Senior Site Reliability Engineer
okta
Job Description
What you’ll be doing:
- Design, build, maintain, and deploy robust tools and pipelines to automate infrastructure provisioning, configuration, and deployment across multiple cloud environments (AWS, GCP, etc.);
- Accountable and responsible for the set-up, maintenance, and ongoing development of artifactory application suite: artifactories, globalization, disaster recovery
- Create and maintain fully automated CI build pipelines for multiple services.

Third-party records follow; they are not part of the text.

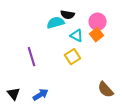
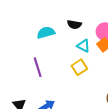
cyan semicircle: (56, 23) -> (46, 33), moved

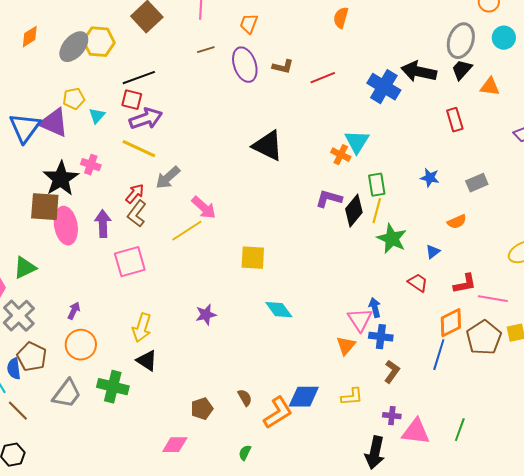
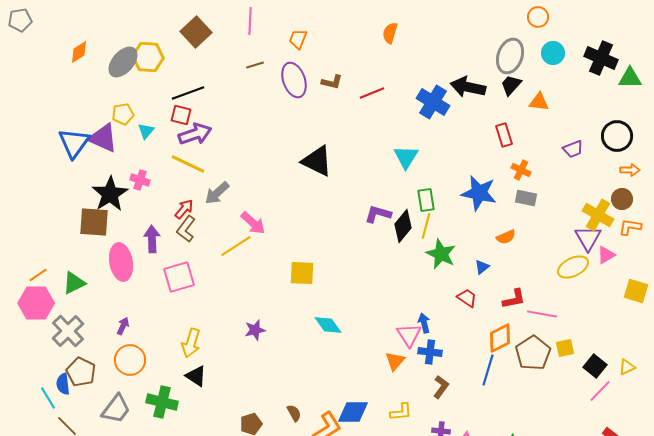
orange cross: (341, 155) -> (521, 170), moved
blue star: (430, 178) -> (479, 193), size x1.8
gray rectangle: (477, 183) -> (526, 198), turned 35
pink ellipse: (66, 226) -> (121, 262), moved

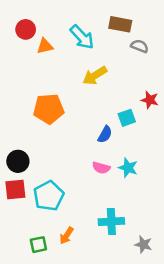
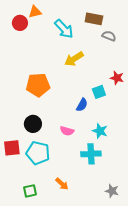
orange triangle: (45, 46) -> (35, 12), moved
black circle: (18, 161) -> (33, 124), moved
pink semicircle: (101, 168) -> (67, 131), moved
cyan pentagon: (49, 196) -> (38, 153), turned -30
cyan cross: (111, 221) -> (91, 154), moved
orange arrow: (67, 236) -> (62, 184), moved, turned -80

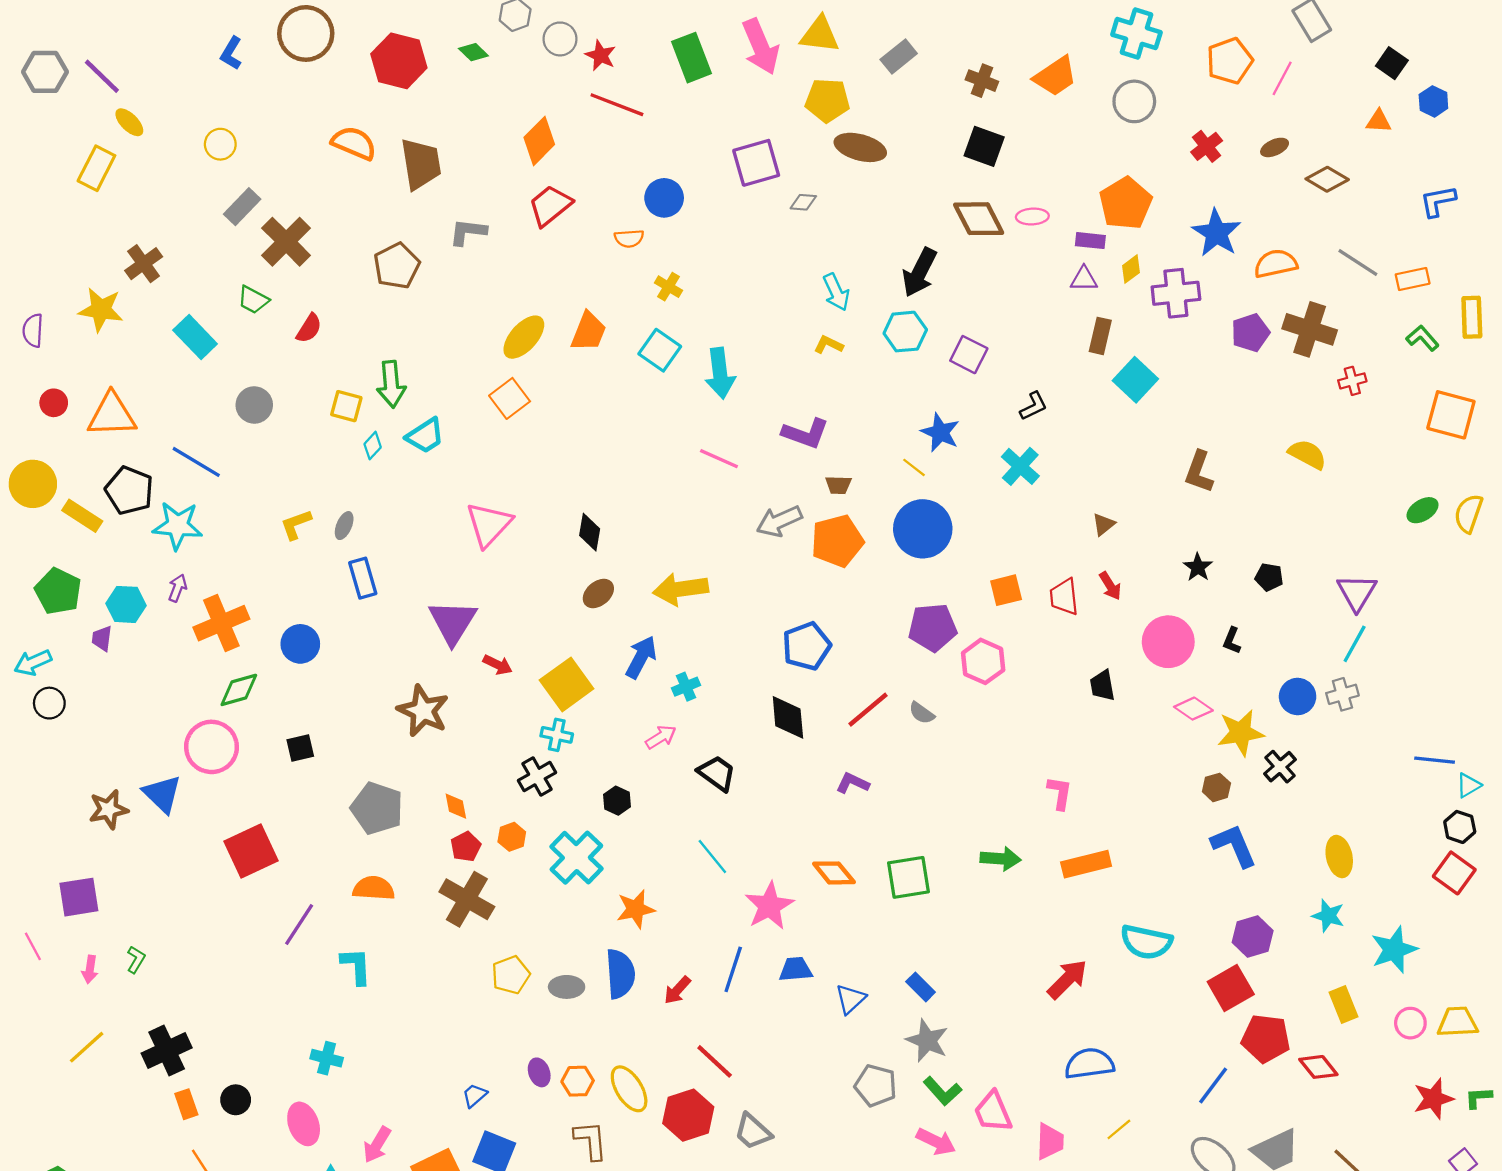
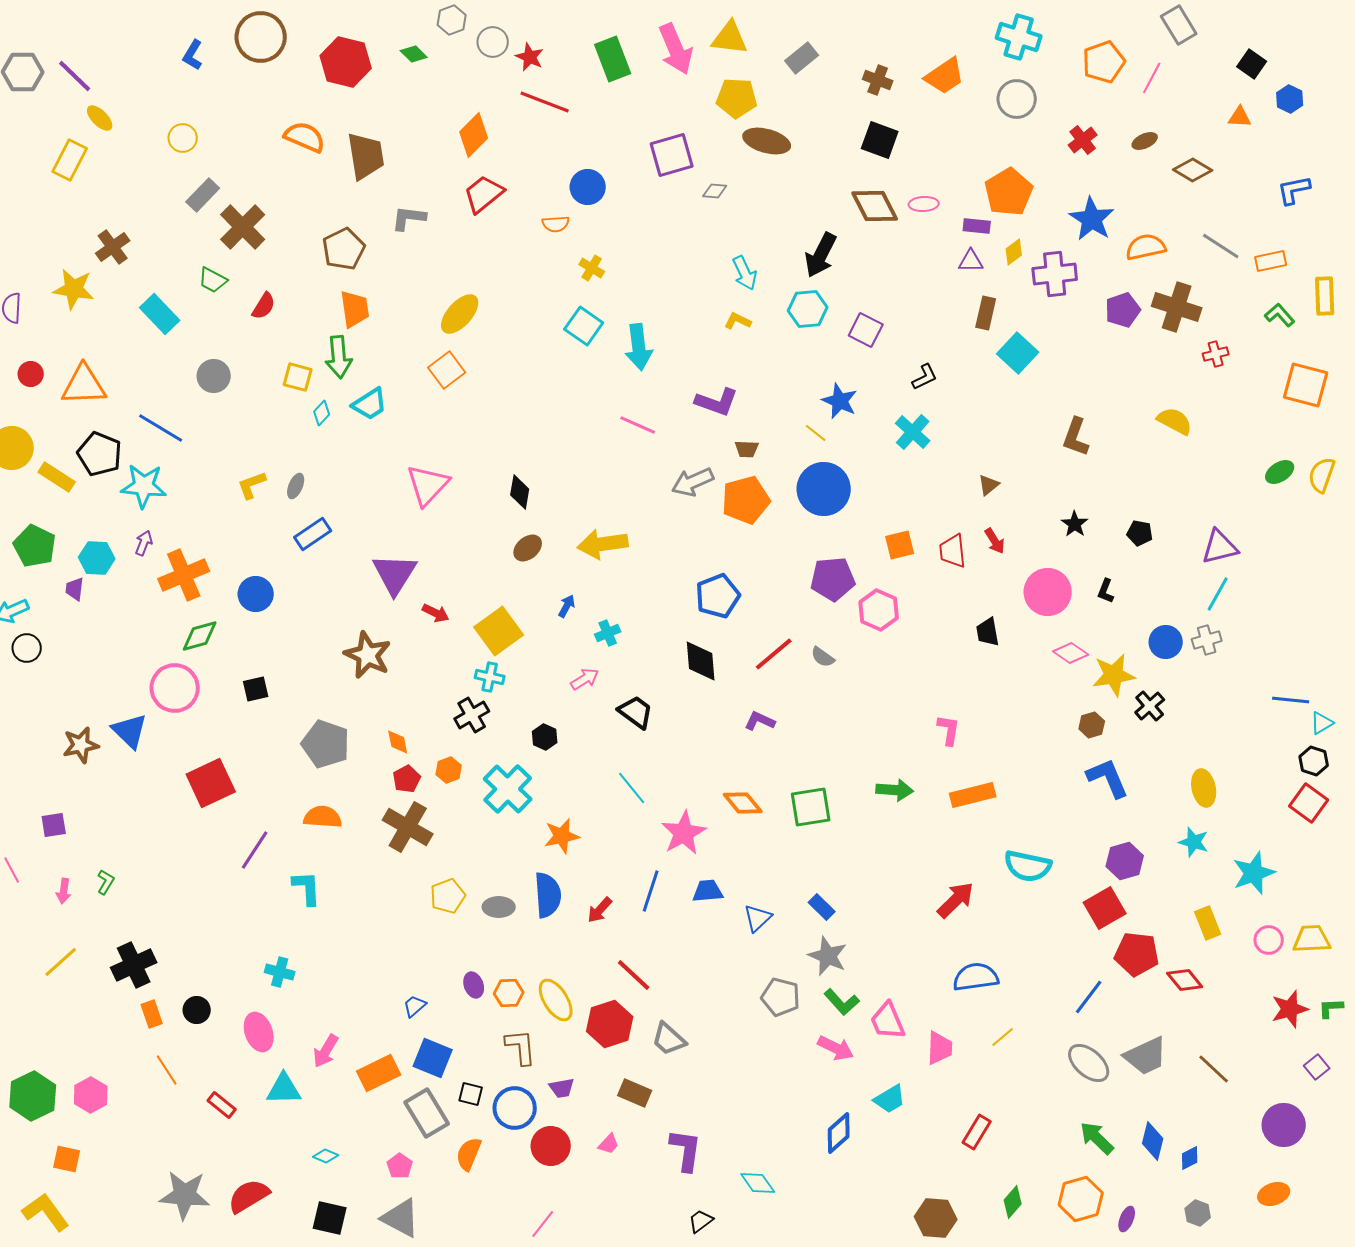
orange trapezoid: (588, 332) -> (355, 309), moved, turned -30
blue rectangle: (363, 578) -> (313, 534), turned 72
purple triangle: (1357, 592) -> (1220, 547), turned 45
blue arrow: (641, 657) -> (567, 606), size x0.6
purple square: (79, 897) -> (54, 825), size x0.7

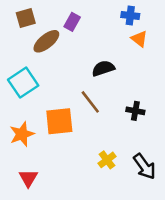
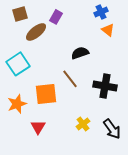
blue cross: (130, 15) -> (101, 12), turned -32
black cross: (135, 111) -> (105, 86), size x1.6
red triangle: (28, 178) -> (38, 127), moved

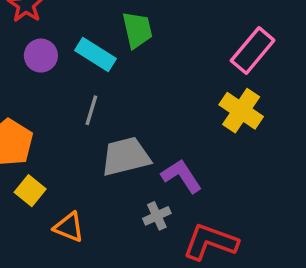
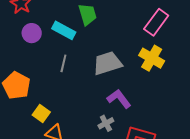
gray trapezoid: (126, 156) -> (107, 63), moved
yellow square: (30, 191) -> (41, 114), moved

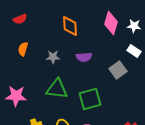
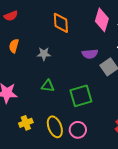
purple semicircle: (84, 57) -> (90, 54), moved
green triangle: (57, 89) -> (48, 86), size x0.6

- Architect, implement, and manage highly available and scalable cloud-native platforms leveraging Kubernetes, Linux, and other cutting-edge technologies;
- Develop and manage efficient multi-cloud deployment strategies, ensuring seamless application and infrastructure orchestration across diverse cloud environments;
- Create and maintain custom Amazon Machine Images (AMIs) tailored to specific application and infrastructure needs, optimizing performance and security;
- Collaborate with engineering and operations teams to ensure the reliability, performance, and security of production systems;
- Respond promptly to production incidents, troubleshoot complex issues, and implement preventive measures to minimize future disruptions;
- Build scalable and extensible platforms, services, and tools using Java, Python, Go, and other relevant technologies, with a focus on automation, reliability, and security;
- Identify and eliminate bottlenecks, manual processes, and inefficiencies, implementing automated solutions to improve operational efficiency and reduce human error;
- Leverage industry best practices in infrastructure, automation, and orchestration to drive innovation and explore emerging technologies that can enhance the platform's capabilities;
- Develop self-service tools and processes to empower teams to independently manage their infrastructure, reducing reliance on manual intervention; and
- Prioritize security and compliance by maintaining up-to-date base images, applying security patches, and implementing robust security measures to protect sensitive information and systems.
What we are looking for:
- 5+ years of experience with Java, Go, Python, or similar backend languages
- 5+ years of experience building, maintaining, and debugging services, internal tools, and frameworks
- 5+ years of experience automating and deploying large-scale production services in AWS, GCP, or similar
- 5+ years experience managing CI/CD infrastructures, with a strong proficiency in Tools like Spinnaker, Jenkins, ArgoCD, Gitlab or any CI/CD to streamline deployment pipelines and ensure efficient software delivery.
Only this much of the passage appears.